Building Hierarchical Vision Model of Objects with Multiple Representations
Building a hierarchical vision model of an object with multiple representations required two steps: decomposing the object into parts/subparts and obtaining appropriate representations, and constructing relational links between decomposed parts/subparts obtained in the first step. We described volume-based decomposition and surface-based decomposition of 3D objects into parts, where the objects were designed by a B-spline based geometric modeler called Alpha_1. Multiple-representation descriptions could be derived for each of these subparts using various techniques such as polygonal approximation , concave/convex, edge direction, curvature extrema and surface normals.

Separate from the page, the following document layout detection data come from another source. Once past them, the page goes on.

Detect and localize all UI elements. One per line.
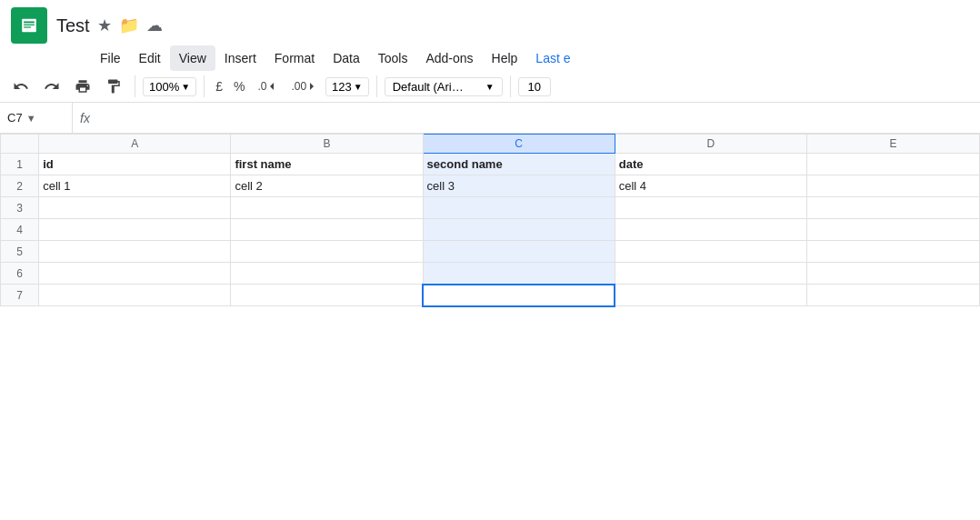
undo-button[interactable] (7, 75, 35, 98)
row-header-5[interactable]: 5 (1, 241, 39, 263)
cell-e5[interactable] (806, 241, 979, 263)
cell-c3[interactable] (423, 197, 615, 219)
cell-b1[interactable]: first name (231, 154, 423, 175)
cell-d7[interactable] (615, 285, 806, 306)
menu-format[interactable]: Format (265, 45, 324, 71)
menu-file[interactable]: File (91, 45, 130, 71)
cell-a4[interactable] (39, 219, 231, 241)
percent-button[interactable]: % (230, 75, 248, 97)
menu-addons[interactable]: Add-ons (416, 45, 482, 71)
cell-a3[interactable] (39, 197, 231, 219)
menu-last-edit[interactable]: Last e (526, 45, 579, 71)
format-paint-button[interactable] (100, 75, 127, 98)
cell-b4[interactable] (231, 219, 423, 241)
toolbar-divider-2 (204, 75, 205, 97)
currency-button[interactable]: £ (212, 75, 226, 97)
star-icon[interactable]: ★ (97, 15, 112, 35)
corner-cell (1, 135, 39, 154)
cell-e3[interactable] (806, 197, 979, 219)
zoom-value: 100% (149, 80, 179, 94)
cell-d6[interactable] (615, 263, 806, 285)
cell-c5[interactable] (423, 241, 615, 263)
row-header-4[interactable]: 4 (1, 219, 39, 241)
menu-tools[interactable]: Tools (369, 45, 417, 71)
menu-edit[interactable]: Edit (130, 45, 170, 71)
font-selector[interactable]: Default (Ari… ▼ (385, 77, 503, 96)
print-button[interactable] (69, 75, 96, 98)
row-header-1[interactable]: 1 (1, 154, 39, 175)
cell-a2[interactable]: cell 1 (39, 175, 231, 197)
zoom-dropdown-icon: ▼ (181, 82, 190, 92)
toolbar: 100% ▼ £ % .0 .00 123 ▼ Default (Ari… ▼ (0, 71, 980, 103)
decimal-increase-button[interactable]: .00 (285, 76, 322, 96)
cell-e6[interactable] (806, 263, 979, 285)
sheet-table: A B C D E 1idfirst namesecond namedate2c… (0, 134, 980, 307)
cell-e2[interactable] (806, 175, 979, 197)
number-format-dropdown-icon: ▼ (354, 82, 363, 92)
cell-c4[interactable] (423, 219, 615, 241)
row-header-6[interactable]: 6 (1, 263, 39, 285)
col-header-d[interactable]: D (615, 135, 806, 154)
decimal-decrease-button[interactable]: .0 (252, 76, 282, 96)
col-header-c[interactable]: C (423, 135, 615, 154)
number-format-value: 123 (332, 80, 352, 94)
menu-help[interactable]: Help (483, 45, 527, 71)
cell-b3[interactable] (231, 197, 423, 219)
toolbar-divider-3 (376, 75, 377, 97)
zoom-selector[interactable]: 100% ▼ (143, 77, 196, 96)
app-icon (11, 7, 47, 44)
cloud-icon[interactable]: ☁ (146, 15, 163, 35)
svg-rect-3 (24, 25, 35, 25)
cell-b2[interactable]: cell 2 (231, 175, 423, 197)
cell-d4[interactable] (615, 219, 806, 241)
cell-b6[interactable] (231, 263, 423, 285)
cell-d1[interactable]: date (615, 154, 806, 175)
cell-d2[interactable]: cell 4 (615, 175, 806, 197)
menu-data[interactable]: Data (324, 45, 369, 71)
cell-e7[interactable] (806, 285, 979, 306)
cell-b7[interactable] (231, 285, 423, 306)
svg-rect-4 (24, 26, 31, 27)
spreadsheet: A B C D E 1idfirst namesecond namedate2c… (0, 134, 980, 307)
font-name: Default (Ari… (393, 80, 484, 94)
col-header-a[interactable]: A (39, 135, 231, 154)
cell-a6[interactable] (39, 263, 231, 285)
row-header-3[interactable]: 3 (1, 197, 39, 219)
number-format-selector[interactable]: 123 ▼ (325, 77, 369, 96)
cell-e1[interactable] (806, 154, 979, 175)
cell-c2[interactable]: cell 3 (423, 175, 615, 197)
cell-a1[interactable]: id (39, 154, 231, 175)
formula-input[interactable] (95, 111, 459, 125)
col-header-e[interactable]: E (806, 135, 979, 154)
row-header-7[interactable]: 7 (1, 285, 39, 306)
toolbar-divider-1 (135, 75, 135, 97)
cell-b5[interactable] (231, 241, 423, 263)
document-title: Test (56, 15, 90, 36)
cell-ref-dropdown-icon[interactable]: ▼ (26, 113, 36, 124)
redo-button[interactable] (38, 75, 65, 98)
menu-bar: File Edit View Insert Format Data Tools … (0, 44, 980, 71)
cell-c6[interactable] (423, 263, 615, 285)
cell-reference-box[interactable]: C7 ▼ (0, 103, 73, 133)
cell-d3[interactable] (615, 197, 806, 219)
folder-icon[interactable]: 📁 (119, 15, 139, 35)
cell-ref-value: C7 (7, 111, 23, 125)
cell-a7[interactable] (39, 285, 231, 306)
cell-c1[interactable]: second name (423, 154, 615, 175)
formula-bar: C7 ▼ fx (0, 103, 980, 134)
menu-view[interactable]: View (170, 45, 215, 71)
row-header-2[interactable]: 2 (1, 175, 39, 197)
font-size-input[interactable] (518, 77, 551, 96)
col-header-b[interactable]: B (231, 135, 423, 154)
svg-rect-2 (24, 21, 35, 23)
cell-d5[interactable] (615, 241, 806, 263)
cell-e4[interactable] (806, 219, 979, 241)
menu-insert[interactable]: Insert (215, 45, 265, 71)
cell-c7[interactable] (423, 285, 615, 306)
toolbar-divider-4 (510, 75, 511, 97)
cell-a5[interactable] (39, 241, 231, 263)
font-dropdown-icon: ▼ (485, 82, 495, 92)
fx-label: fx (80, 111, 90, 125)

For example, subparts of a hammer could be described by two generalized cylinders or one generalized cylinder and one polyhedron.

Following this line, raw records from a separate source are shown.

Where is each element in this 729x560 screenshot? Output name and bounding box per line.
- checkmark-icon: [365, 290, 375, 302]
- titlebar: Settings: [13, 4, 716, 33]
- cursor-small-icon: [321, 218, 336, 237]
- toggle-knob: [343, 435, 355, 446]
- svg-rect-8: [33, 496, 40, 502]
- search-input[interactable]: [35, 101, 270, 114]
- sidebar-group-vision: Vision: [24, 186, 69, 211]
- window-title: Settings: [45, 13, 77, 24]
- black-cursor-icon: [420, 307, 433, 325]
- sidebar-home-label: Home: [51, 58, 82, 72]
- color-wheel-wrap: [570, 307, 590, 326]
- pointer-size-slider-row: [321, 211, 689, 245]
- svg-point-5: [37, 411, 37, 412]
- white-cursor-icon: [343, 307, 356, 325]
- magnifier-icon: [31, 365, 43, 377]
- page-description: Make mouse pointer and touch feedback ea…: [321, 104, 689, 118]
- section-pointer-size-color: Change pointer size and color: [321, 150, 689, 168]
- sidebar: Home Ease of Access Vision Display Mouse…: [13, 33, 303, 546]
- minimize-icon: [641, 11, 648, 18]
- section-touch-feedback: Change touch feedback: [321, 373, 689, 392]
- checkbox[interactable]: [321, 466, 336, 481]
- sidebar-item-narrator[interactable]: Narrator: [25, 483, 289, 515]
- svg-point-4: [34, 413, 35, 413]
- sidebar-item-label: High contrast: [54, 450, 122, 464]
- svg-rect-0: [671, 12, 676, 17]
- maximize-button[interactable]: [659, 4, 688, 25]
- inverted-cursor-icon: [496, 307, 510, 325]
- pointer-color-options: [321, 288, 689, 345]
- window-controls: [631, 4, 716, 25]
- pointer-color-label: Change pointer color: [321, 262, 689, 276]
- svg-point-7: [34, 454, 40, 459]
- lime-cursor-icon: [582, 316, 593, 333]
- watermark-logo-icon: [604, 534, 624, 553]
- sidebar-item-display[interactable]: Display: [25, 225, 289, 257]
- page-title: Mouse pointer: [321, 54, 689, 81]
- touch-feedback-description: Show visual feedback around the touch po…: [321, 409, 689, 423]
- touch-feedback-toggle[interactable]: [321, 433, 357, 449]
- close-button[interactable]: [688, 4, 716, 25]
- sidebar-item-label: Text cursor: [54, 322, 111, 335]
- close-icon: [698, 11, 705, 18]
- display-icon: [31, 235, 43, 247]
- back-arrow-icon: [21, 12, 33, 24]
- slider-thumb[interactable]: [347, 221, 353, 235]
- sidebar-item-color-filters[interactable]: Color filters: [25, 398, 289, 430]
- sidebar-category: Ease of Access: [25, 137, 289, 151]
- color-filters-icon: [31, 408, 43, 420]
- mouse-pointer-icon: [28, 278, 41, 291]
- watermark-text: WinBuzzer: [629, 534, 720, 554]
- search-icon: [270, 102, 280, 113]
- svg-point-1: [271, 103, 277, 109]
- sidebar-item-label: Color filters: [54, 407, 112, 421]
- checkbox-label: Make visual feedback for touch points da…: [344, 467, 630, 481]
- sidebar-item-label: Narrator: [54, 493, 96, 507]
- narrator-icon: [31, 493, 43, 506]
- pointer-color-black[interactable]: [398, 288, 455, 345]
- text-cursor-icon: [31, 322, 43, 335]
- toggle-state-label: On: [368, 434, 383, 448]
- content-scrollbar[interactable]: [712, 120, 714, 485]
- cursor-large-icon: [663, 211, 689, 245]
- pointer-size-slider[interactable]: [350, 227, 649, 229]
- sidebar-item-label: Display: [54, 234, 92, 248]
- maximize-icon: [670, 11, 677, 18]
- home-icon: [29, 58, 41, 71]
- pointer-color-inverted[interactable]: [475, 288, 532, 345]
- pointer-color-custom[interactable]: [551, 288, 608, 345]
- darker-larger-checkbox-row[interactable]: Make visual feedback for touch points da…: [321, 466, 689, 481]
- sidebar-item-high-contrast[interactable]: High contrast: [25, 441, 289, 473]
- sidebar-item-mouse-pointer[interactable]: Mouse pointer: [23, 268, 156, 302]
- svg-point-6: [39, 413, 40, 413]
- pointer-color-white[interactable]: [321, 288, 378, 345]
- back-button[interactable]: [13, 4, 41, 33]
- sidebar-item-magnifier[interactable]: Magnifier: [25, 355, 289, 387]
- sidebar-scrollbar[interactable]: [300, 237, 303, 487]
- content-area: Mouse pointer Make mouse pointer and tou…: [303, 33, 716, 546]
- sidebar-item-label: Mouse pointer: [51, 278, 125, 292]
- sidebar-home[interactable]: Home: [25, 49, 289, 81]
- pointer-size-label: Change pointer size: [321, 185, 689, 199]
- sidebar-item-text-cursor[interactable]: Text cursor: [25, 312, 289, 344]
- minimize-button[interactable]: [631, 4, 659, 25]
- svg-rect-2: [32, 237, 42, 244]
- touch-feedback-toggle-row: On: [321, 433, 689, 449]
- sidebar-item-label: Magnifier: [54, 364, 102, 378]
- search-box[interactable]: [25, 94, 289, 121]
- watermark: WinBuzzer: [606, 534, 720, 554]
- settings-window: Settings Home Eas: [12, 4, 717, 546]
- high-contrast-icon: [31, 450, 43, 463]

Recognition of 3-D Objects in Range Images using a Butterfly Multiprocessor
The advent of Multiple Instruction Multiple Data (MIMD) architectures together with the potentially attractive application of range images for object recognition, motivated the development of a successful goal-directed 3-D object recognition system on a 18 node Butterfly multiprocessor. This system, which combined the use of range images, multiprocessing, and rule-based control in a unique manner, provided several new insights and data points into these research areas. First a new method of surface characterization that used a curvature graph was proposed, tested and found that by jointly using information provided by the principal curvatures, the potential existed for uniquely identifying a larger variety of surfaces than had previously been accomplished. Then, a 3-D surface-type data representation, coupled with the depth information available in range images, was used to correctly recognize and interpret occluded scenes. Finally, it was determined that both multiprocessing and a rule-guided/goal-directed search could be successfully combined in an object recognition system. Multiprocessing was employed both at the object level and within objects. This enabled the achievement of near linear speedups for scenes containing fewer objects than the number of available processors.

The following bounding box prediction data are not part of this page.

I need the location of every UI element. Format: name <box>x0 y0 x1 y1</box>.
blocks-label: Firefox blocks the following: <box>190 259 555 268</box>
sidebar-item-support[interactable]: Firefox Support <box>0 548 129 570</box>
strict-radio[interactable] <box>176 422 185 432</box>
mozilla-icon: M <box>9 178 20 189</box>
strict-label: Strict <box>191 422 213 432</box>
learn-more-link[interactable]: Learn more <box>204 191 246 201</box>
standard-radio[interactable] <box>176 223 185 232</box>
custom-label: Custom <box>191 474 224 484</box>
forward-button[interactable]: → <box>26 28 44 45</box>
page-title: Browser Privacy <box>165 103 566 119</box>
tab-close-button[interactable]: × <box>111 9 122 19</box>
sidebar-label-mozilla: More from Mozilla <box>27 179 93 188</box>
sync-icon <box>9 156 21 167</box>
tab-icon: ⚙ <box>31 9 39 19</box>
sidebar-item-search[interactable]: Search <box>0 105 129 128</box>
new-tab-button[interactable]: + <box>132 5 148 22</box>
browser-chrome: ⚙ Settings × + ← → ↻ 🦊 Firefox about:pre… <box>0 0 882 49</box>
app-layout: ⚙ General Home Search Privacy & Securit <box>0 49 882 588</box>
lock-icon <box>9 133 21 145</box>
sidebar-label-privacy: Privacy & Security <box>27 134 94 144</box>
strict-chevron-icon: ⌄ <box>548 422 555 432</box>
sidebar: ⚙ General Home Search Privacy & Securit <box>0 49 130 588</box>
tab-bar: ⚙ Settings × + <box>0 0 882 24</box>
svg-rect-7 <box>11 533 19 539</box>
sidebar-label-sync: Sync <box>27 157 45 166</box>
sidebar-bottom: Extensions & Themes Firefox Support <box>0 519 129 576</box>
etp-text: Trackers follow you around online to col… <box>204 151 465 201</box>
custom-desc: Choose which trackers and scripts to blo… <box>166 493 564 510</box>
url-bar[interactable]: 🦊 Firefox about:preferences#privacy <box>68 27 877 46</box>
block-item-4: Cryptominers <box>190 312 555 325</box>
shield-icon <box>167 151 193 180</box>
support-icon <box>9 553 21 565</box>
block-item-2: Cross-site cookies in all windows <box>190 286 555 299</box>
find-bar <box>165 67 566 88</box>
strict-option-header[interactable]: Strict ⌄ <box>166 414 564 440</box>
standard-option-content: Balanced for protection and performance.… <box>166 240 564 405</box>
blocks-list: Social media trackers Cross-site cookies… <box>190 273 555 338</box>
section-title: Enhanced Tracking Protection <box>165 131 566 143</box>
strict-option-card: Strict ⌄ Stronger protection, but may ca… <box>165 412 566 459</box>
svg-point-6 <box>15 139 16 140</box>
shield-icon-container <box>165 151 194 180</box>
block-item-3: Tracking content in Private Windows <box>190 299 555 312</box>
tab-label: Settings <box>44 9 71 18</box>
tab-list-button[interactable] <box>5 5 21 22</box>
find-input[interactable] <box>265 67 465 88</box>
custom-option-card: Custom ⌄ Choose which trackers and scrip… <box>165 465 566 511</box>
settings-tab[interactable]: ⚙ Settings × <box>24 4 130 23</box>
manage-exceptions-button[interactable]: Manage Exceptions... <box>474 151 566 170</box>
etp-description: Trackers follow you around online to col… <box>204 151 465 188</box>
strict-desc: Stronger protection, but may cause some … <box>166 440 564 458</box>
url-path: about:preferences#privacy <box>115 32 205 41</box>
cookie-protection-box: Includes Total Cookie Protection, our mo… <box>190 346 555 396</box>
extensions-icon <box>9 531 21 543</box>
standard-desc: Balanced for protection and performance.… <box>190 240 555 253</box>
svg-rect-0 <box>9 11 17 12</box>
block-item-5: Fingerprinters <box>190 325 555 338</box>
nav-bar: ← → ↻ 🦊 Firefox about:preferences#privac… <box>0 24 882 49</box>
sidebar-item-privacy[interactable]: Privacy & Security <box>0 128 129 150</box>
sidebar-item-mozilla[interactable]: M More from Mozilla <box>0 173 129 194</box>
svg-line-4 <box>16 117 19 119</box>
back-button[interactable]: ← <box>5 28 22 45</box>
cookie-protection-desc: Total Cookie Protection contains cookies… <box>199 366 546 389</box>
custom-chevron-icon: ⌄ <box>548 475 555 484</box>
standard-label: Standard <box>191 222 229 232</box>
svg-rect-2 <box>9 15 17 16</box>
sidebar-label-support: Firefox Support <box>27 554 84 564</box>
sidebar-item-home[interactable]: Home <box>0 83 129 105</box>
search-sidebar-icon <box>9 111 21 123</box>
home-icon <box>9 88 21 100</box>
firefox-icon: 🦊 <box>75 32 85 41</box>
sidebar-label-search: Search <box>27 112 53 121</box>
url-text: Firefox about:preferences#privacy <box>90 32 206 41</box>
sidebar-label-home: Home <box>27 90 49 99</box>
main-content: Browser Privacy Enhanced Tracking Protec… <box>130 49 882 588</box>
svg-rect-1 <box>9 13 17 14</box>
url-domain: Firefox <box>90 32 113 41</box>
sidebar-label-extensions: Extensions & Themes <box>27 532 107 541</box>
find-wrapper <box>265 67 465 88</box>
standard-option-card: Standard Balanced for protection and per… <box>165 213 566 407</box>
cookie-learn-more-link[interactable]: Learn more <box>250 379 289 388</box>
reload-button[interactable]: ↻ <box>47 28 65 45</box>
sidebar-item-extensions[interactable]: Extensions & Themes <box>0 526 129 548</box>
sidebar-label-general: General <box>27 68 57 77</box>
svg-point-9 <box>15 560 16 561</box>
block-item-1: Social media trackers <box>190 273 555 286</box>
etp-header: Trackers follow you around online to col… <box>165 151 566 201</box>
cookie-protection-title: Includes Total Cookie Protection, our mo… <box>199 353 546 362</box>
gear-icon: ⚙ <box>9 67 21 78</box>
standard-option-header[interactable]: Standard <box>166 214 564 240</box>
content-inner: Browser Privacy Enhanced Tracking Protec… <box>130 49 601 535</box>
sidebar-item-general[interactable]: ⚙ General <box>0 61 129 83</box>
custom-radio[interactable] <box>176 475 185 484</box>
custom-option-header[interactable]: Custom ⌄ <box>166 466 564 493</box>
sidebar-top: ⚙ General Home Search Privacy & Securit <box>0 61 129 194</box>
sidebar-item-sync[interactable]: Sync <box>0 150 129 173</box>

CAD-Based 3D Object Representation for Robot Vision
There are three key components in the automated manufacturing system shown in the figure : the CAD/CAM (computer-aided design/computer-aided manufacturing) system, the vision system, and the intelligent robot system. The CAD/CAM system supported the design, analysis, and manufacturing of each part of a product. The vision system integrated information from sensors such as TV cameras, laser range finders, tactile and ultrasonic sensors. It provided the robot with information about the working environment and the location, identity, and quality of the designed parts. The intelligent robot aligned the inspected parts and performed assembly operations using tactile and force-torque sensors.
Described is an approach which facilitated and made explicit the organization of the knowledge necessary to map robotic system requirements onto an appropriate assembly of algorithms, processors, sensors, and actuators. We describe a system under development which exploited the Computer Aided Design (CAD) database in order to synthesize: recognition code for vision systems (both 2D and 3D), grasping sites for simple parallel grippers, and manipulation strategies for dextrous manipulation. We used an object based approach and give an example application of the system to CAD-based 2-D vision.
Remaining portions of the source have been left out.